Now, I'm worried about this scenario:
- primary gets disconnected from network
- secondary is brought to primary mode
- primary regains network connectivity
- two primary's are on the network -- what now?

I'm considering writing an ALARMPROGRAM script to bring down the primary
if it loses network connectivity, so that HDR can be re-established with
the old secondary as the new primary. Is there a better way to do what
I'm trying to accomplish?

More info:

Informix 11.70.UC1GE (Linux 32-bit, although it'll be 64-bit in
production if I get a working setup)

sqlhosts (same on both boxes):

barmgr group - -
primbar1 onsoctcp host1 foobar_1526 g=barmgr
primbar2 onsoctcp host2 foobar_1526 g=barmgr

barcluster group - - i=10
#foobar onsoctcp host1 foobar_1526
g=barcluster
foobar1 onsoctcp host1 foobar1_1527 g=barcluster
foobar2 onsoctcp host2 foobar2_1528 g=barcluster



cmsm.cfg on host1:

NAME barmgr1
SLA primbar1=primary
DEBUG 1
LOGFILE connmgr.log
FOC HDR,10



cmsm.cfg on host2:

NAME barmgr2
SLA primbar2=primary
DEBUG 1
LOGFILE connmgr.log
FOC HDR,10



'onstat -g dri' on host1:

IBM Informix Dynamic Server Version 11.70.UC1GE -- On-Line (Prim) -- Up
02:23:24 -- 354840 Kbytes

Data Replication at 0x841a81a0:
Type State Paired server Last DR CKPT (id/pg)
Supports Proxy Writes
primary on foobar2 417 / 40
NA

DRINTERVAL -1
DRTIMEOUT 30
DRAUTO 3
DRLOSTFOUND /usr/informix/etc/dr.lostfound
DRIDXAUTO 1
ENCRYPT_HDR 0
Backlog 0



'onstat -g dri' on host2:

IBM Informix Dynamic Server Version 11.70.UC1GE -- Read-Only (Sec) -- Up
01:46:53 -- 354840 Kbytes

Data Replication at 0x841ae1a0:
Type State Paired server Last DR CKPT (id/pg)
Supports Proxy Writes
HDR Secondary on foobar1 417 / 40
N

DRINTERVAL -1
DRTIMEOUT 30
DRAUTO 3
DRLOSTFOUND /usr/informix/etc/dr.lostfound
DRIDXAUTO 1
ENCRYPT_HDR 0
Backlog 0
Cesar Inacio Martins
2010-12-08 17:52:46 UTC
Permalink
Nate, you will found information about this on the manuals.
Check for DRAUTO, FAILOVER_CALLBACK...

Just sharing a issues what I got with IFX 11.50 FC7W1GE + CM 3.50 FC7,
Linux.

On environment with similar configuration, using HDR, I have trouble
with CM FOC and DRAUTO configuration.
Situations like, if primary fail, and back later, they don't detect the
secondary is take over and mess all configuration.
(configuring DRAUTO = 0 or 3 , just don't work what I expected...)
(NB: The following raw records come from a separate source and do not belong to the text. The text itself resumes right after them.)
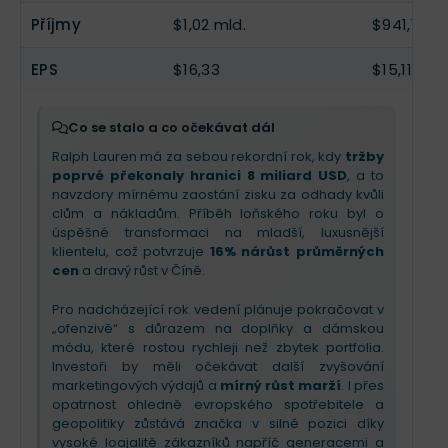
zůstává poptávka po ikonickém stylu stabilní, což
Příjmy
$1,02 mld.
$941,1 mil.
Pro nadcházející čtvrtletí a zbytek roku firma
slibuje solidní marže i v příštím roce.
zvýšila výhled
, přestože zůstává obezřetná kvůli
makroekonomické nejistotě a novým clům.
EPS
$16,33
$15,11
Investoři by měli v závěru roku očekávat mírný tlak
na marže a slabší výkon v USA, což je však
kompenzováno silnou pozicí v Asii a Evropě.
Co se stalo a co očekávat dál
Příběh značky zůstává pevný – Ralph Lauren
Ralph Lauren má za sebou rekordní rok, kdy
tržby
úspěšně prodává „vysněný životní styl“, nikoliv jen
poprvé překonaly hranici 8 miliard USD
, a to
oblečení.
navzdory mírnému zaostání zisku za odhady kvůli
clům a nákladům. Příběh loňského roku byl o
úspěšné transformaci na mladší, luxusnější
klientelu, což potvrzuje
16% nárůst průměrných
cen
a dravý růst v Číně.
Pro nadcházející rok vedení plánuje pokračovat v
„ofenzivě“ s důrazem na doplňky a dámskou
módu, které rostou rychleji než zbytek portfolia.
Investoři by měli očekávat další zvyšování
marketingových výdajů a
mírný růst marží
. I přes
opatrnost ohledně evropského spotřebitele a
geopolitiky zůstává značka v silné pozici díky
vysoké loajalitě zákazníků napříč generacemi a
The unique configuration what I found to work with HDR with out need to
remake the "lost instance" is DRAUTO=1 and for this I need to disabling
the FOC on CM.
With DRAUTO=1 and FOC=disabled, On my tests, if the primary goes down,
the secondary take over (new primary) immediately, when the original
primary comeback , them automatically resynchronize and the back to
original configuration.

All other configurations (I try a lot), always something happen, the
"lost instance" don't recognize the new primary or they don't
synchronize or they just don't goes up or goes up in standard mode (the
worst situation)....

I still not sure if I missing something when I try to configure this
environment or if this is the default behave with used HDR with CM FOC
(don't detect the primary is back and treat the situation).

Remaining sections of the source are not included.